The FBI's "Steam Malware Investigation" alert, which was made public on March 11, is asking those affected to come forward voluntarily, as federal investigators probe a cybercriminal suspected of distributing multiple malware-infected games on Valve's Steam platform.
The FBI believes the threat actor primarily targeted users between the timeframe of May 2024 and January 2026, with seven specific games identified: BlockBlasters, Chemia, Dashverse/DashFPS, Lampy, Lunara, PirateFi, and Tokenova. The games were removed from Valve's storefront earlier this year, but authorities continue investigating the scope of the operation.
BlockBlasters is the most notorious example, stealing $32,000 from streamer Raivo Plavnieks (RastalandTV) during a cancer fundraising stream on Twitch. Pretty much all of these games are crypto scams that drain your wallets once launched, with the malware harvesting browser cookies, Discord tokens, Steam credentials, cryptocurrency wallet seeds, or gaming marketplace logins.
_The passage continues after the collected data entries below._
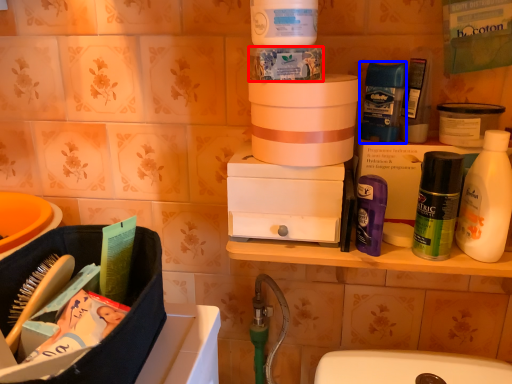 Question: Which object is further to the camera taking this photo, product (highlighted by a red box) or toiletry (highlighted by a blue box)?

Choices:
 (A) product
 (B) toiletry

Answer: (B) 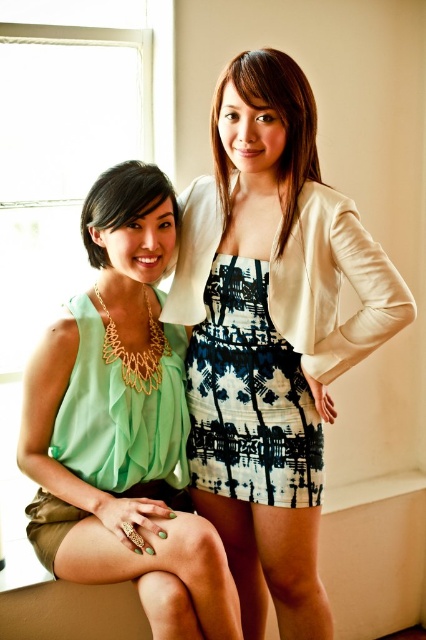 Question: Can you confirm if matte green blouse at left is positioned above matte beige blazer at center?

Choices:
 (A) no
 (B) yes

Answer: (A)

Question: Which point appears closest to the camera in this image?

Choices:
 (A) (333, 324)
 (B) (143, 538)
 (C) (131, 196)
 (D) (279, 177)

Answer: (B)

Question: Does matte beige blazer at center have a smaller size compared to matte gold necklace at center?

Choices:
 (A) yes
 (B) no

Answer: (B)

Question: Which of the following is the closest to the observer?

Choices:
 (A) printed fabric dress at center
 (B) matte beige blazer at center

Answer: (B)

Question: Which object is farther from the camera taking this photo?

Choices:
 (A) matte beige blazer at center
 (B) printed fabric dress at center
 (C) matte gold necklace at center

Answer: (B)

Question: Does matte green blouse at left come in front of printed fabric dress at center?

Choices:
 (A) yes
 (B) no

Answer: (A) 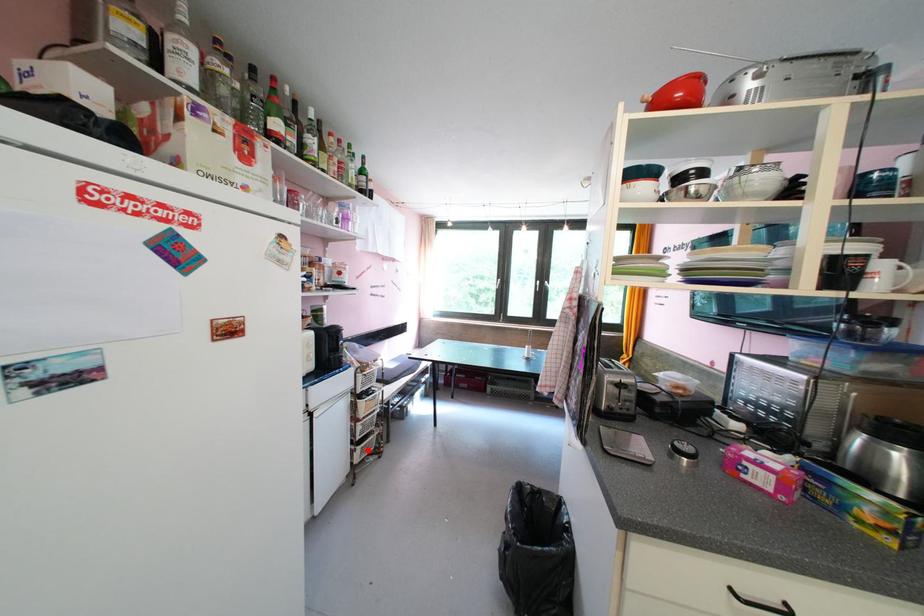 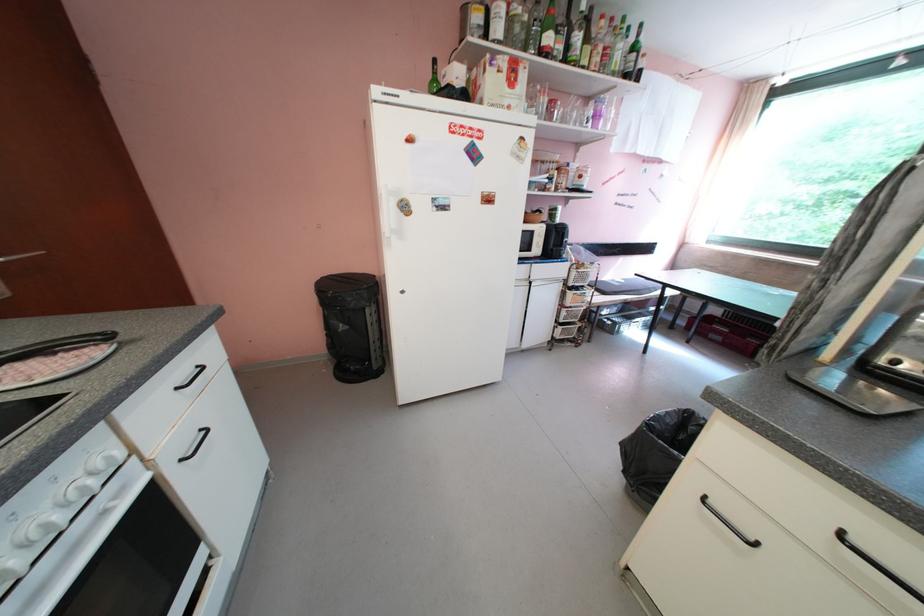 Question: I am providing you with two images of the same scene from different viewpoints. Given a red point in image1, look at the same physical point in image2. Is it:

Choices:
 (A) Closer to the viewpoint
 (B) Farther from the viewpoint

Answer: (B) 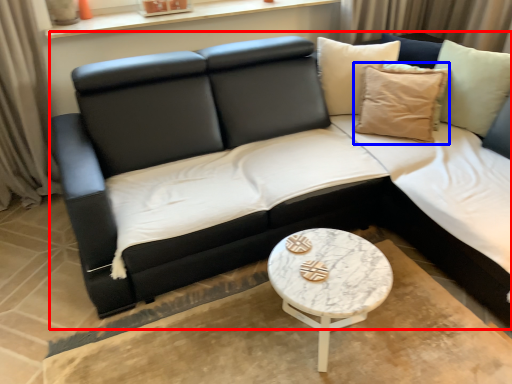 Question: Which of the following is the farthest to the observer, studio couch (highlighted by a red box) or pillow (highlighted by a blue box)?

Choices:
 (A) studio couch
 (B) pillow

Answer: (B) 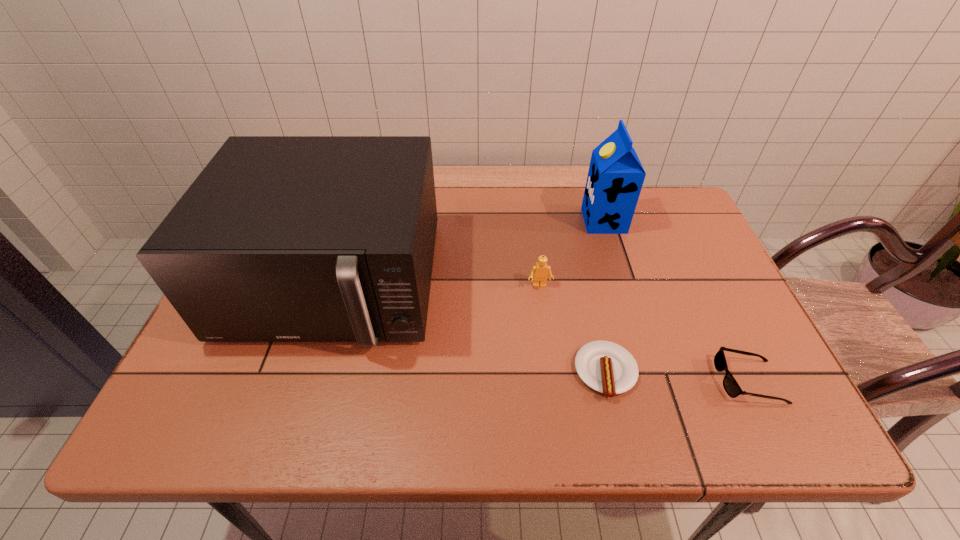 I want to click on carton, so click(x=615, y=178).

At what (x,y) coordinates should I click in order to perform the action: click on microwave oven. Please return your answer as a coordinate pair (x, y). Image resolution: width=960 pixels, height=540 pixels. Looking at the image, I should click on (280, 238).

I want to click on the third tallest object, so click(539, 273).

The image size is (960, 540). Identify the location of Lego. (539, 273).

The width and height of the screenshot is (960, 540). I want to click on sunglasses, so click(x=732, y=388).

This screenshot has height=540, width=960. I want to click on the second shortest object, so click(732, 388).

Find the location of `sausage`. sausage is located at coordinates (606, 367).

Where is `vacant area situated with the cap open on the carton`? The image size is (960, 540). vacant area situated with the cap open on the carton is located at coordinates (466, 221).

Locate an element on the screen. vacant point located 0.130m with the cap open on the carton is located at coordinates (540, 221).

The height and width of the screenshot is (540, 960). Find the location of `free region located with the cap open on the carton`. free region located with the cap open on the carton is located at coordinates (537, 221). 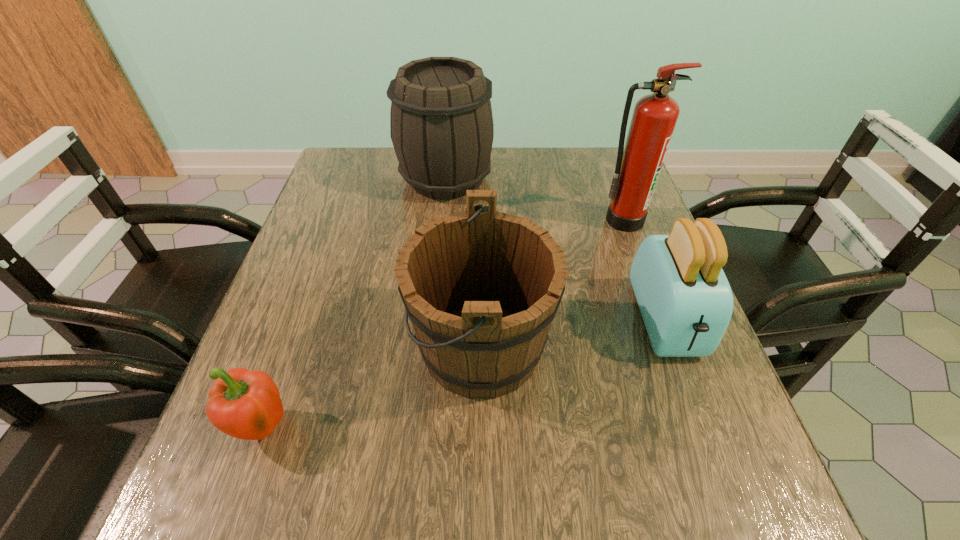 Locate an element on the screen. Image resolution: width=960 pixels, height=540 pixels. vacant space that satisfies the following two spatial constraints: 1. with the nozzle pointing from the back of the fire extinguisher; 2. on the side of the nearer wine bucket with the handle for carrying is located at coordinates click(669, 347). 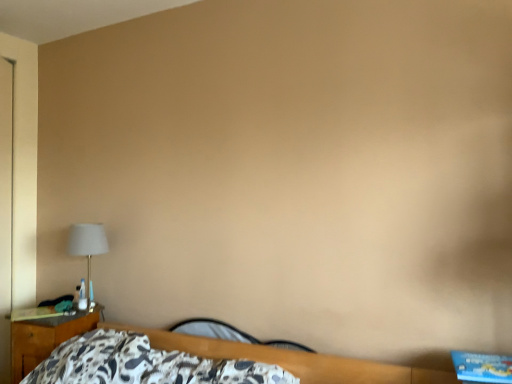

Victims may be eligible for certain services, restitution, and rights under federal and/or state law, with all identities kept confidential. Potential victims can fill out the "Seeking Victim Information" form on the FBI's website or send details to Steam_Malware@fbi.gov.
Steam has recorded more than 34 million concurrent users in recent years, meaning even small malware campaigns can translate to tens of thousands of compromised machines. The investigation highlights ongoing challenges in policing one of the world's largest gaming platforms.